While it’s certainly possible to treat the game recreationally and socially, I have seen an untold number of friends, casual acquaintances, and complete strangers waste considerable time and energy in an abject attempt to become better than everyone at a game of cards—or simply good enough to drastically alter their financial realities. Unfortunately, I was among this lot. In fact, the closest I've ever been treated to an intervention occurred during college as a result of just how thoroughly immersed—friendships and academics be damned—I was in Texas Hold ‘Em. My devotion to becoming a skilled poker player adversely affected my college grades, created rifts in my relationships[xi], and absolutely brought out the worst of my personality. I have said things to friends and strangers at a poker table that I never considered or desired to say to anyone on a basketball court, where I spent roughly 83% of my waking hours as an adolescent. The game provides endless opportunities to exercise your mind, but—for me, at least—the cost outweighed the benefits. I can find cerebral stimulation elsewhere.  And even though I sort of enjoy the thought of playing a good-natured game with friends in the future, I would much rather shoot hoops with them.

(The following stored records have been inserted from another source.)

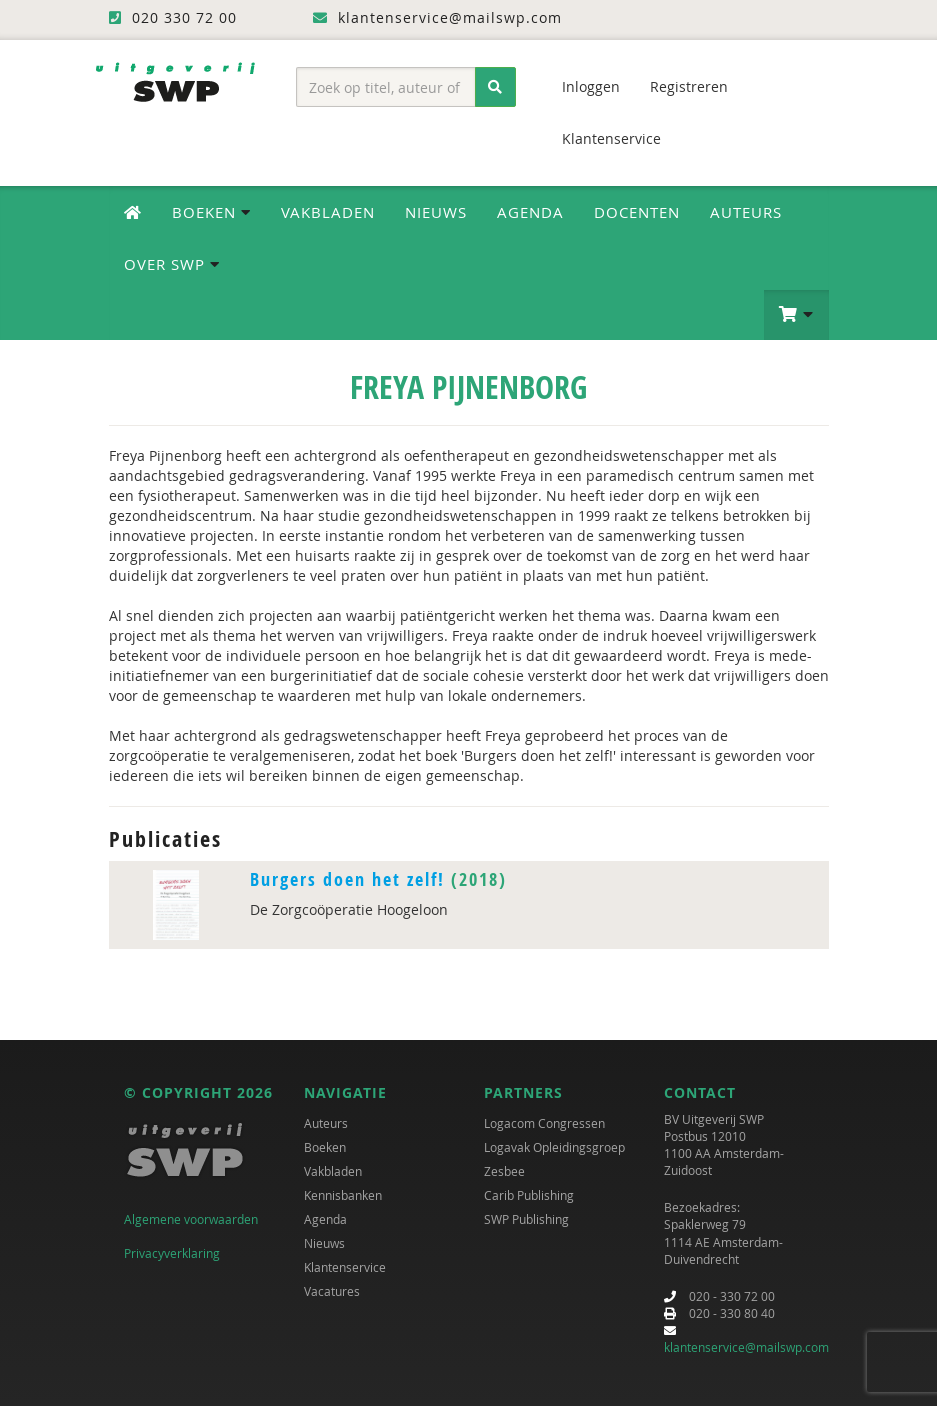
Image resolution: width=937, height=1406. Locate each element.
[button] (796, 315)
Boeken (325, 1147)
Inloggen (591, 86)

[i] Incidentally, this is the overarching appeal to Fantasy Football.
[ii] Although it should be noted that Tiger Woods would beat any professional poker player 100/100 times in 9 holes of golf, whereas the best poker player in the world would beat Tiger Woods far less frequently in a heads-up match of poker.
[iii] Rather, it should not create a dent in your cyborg armor.
[iv] Like banishing Carol from the prison and failing to perceive the real culprit: the budding sociopath Lizzie.
[v] The namesake of a comically stupid television show that aired sometime amid the poker boom.
[vi] Three if you count my abysmal failure to adhere to the aforementioned wardrobe standard.
[vii] If you need some examples, simply Google “Texas Hold Em” resources. You’ll find innumerable books, instructional videos, articles, and interviews.
[viii] A person could watch the extended version of the Lord of the Rings trilogy in the time devoted to a standard session of poker.
[ix] Special thanks to Phil Hellmuth Jr. for his indelible role in sanctioning this sort of behavior as somehow normal or acceptable.
[x] Gordon, as it were.
[xi] Likely some of which I’m not even aware.